Streaming Ad Tiers Grow in UK
UK TV audience measurement organisation Barb has released its latest Establishment Survey which reveals that 68.3% of UK homes – equivalent to 20 million – had access to a subscription video-on-demand service in the final quarter of 2024. The figure is a slight dip from Q2. According to Barb’s advertising tier estimates, these continue gaining popularity within the UK: Netflix ad tier reached 4.7 million homes, up more than a fifth from the Q3. Similarly, Disney’s ad tier reached 1.5 million, up more than a quarter from the previous quarter. Due to Amazon’s ad tier tactic, 11.6 million homes with Amazon Prime Video access during the quarter were on the ad tier, an increase from 11.5 million in Q3.

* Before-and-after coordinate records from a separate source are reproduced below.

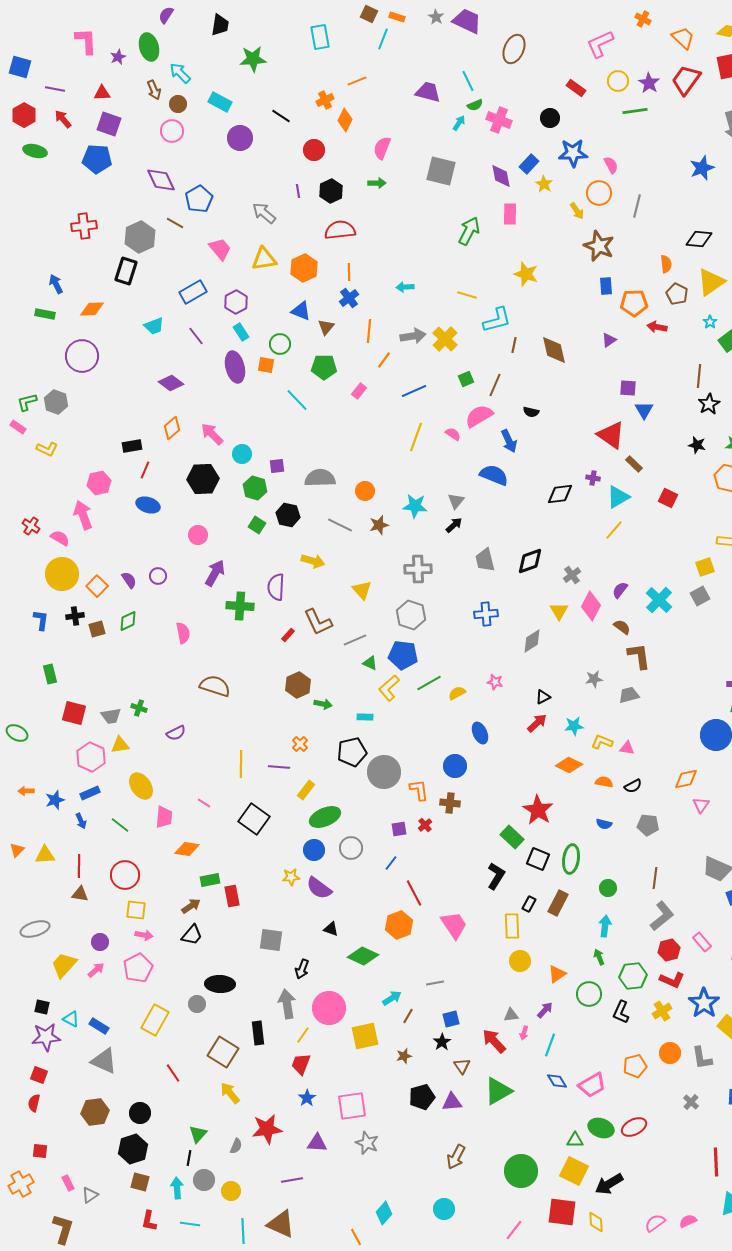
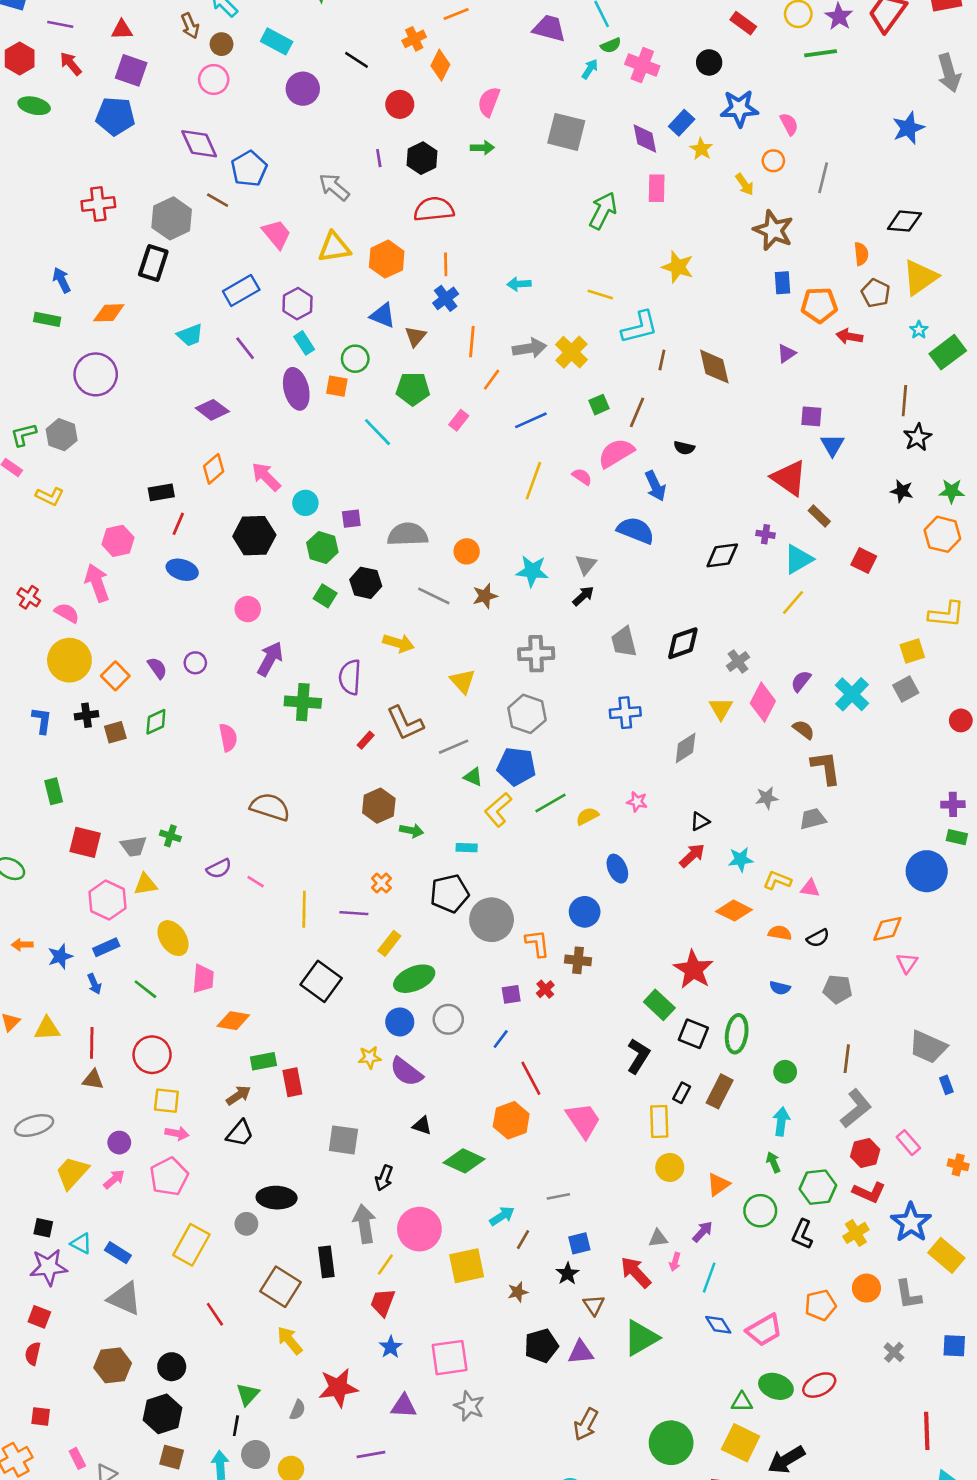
orange circle: (599, 193) -> (773, 161), size x0.7
pink line: (204, 803) -> (256, 882), moved

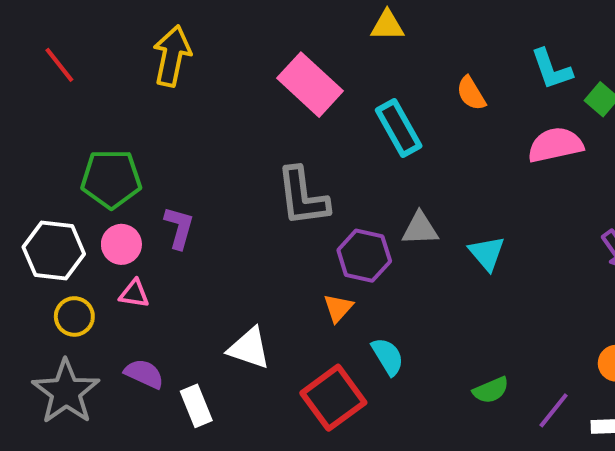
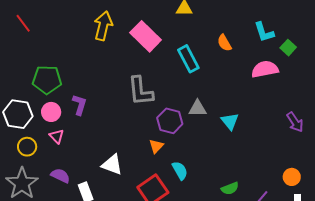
yellow arrow: (172, 56) -> (103, 26), moved
pink triangle: (134, 294) -> (57, 136), turned 35

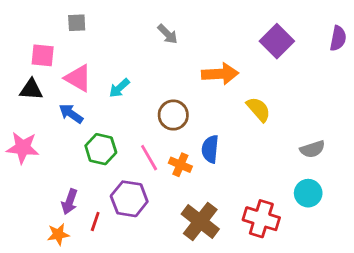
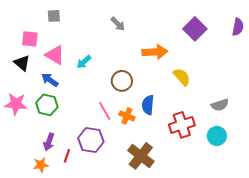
black triangle: (31, 89) -> (22, 63), turned 36
green hexagon: (101, 149) -> (47, 105), moved
red cross: (261, 219) -> (182, 125), moved, turned -35

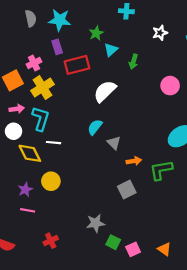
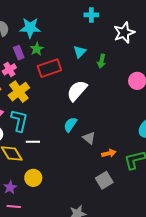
green star: (96, 33) -> (37, 49), moved
white star: (160, 33) -> (124, 33), size x1.5
purple rectangle: (57, 47) -> (19, 53), moved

E-commerce Platforms to be Liable in EU for Unsafe Goods
In the EU, new laws are underway which would make e-commerce platforms liable for dangerous or illegal products sold to consumers. According to an EU draft proposal seen by the FT, customs reforms would oblige online platforms to provide data before goods arrive in the region, to give officials more control over packages and their inspection. Under the current law, individuals within the EU who purchase goods online are treated as their importer for customs purposes – the new legislation would make platforms responsible instead. The move is a crackdown on imported goods, amid concerns over the rising number of dangerous and counterfeit goods shipped from Asia to European consumers.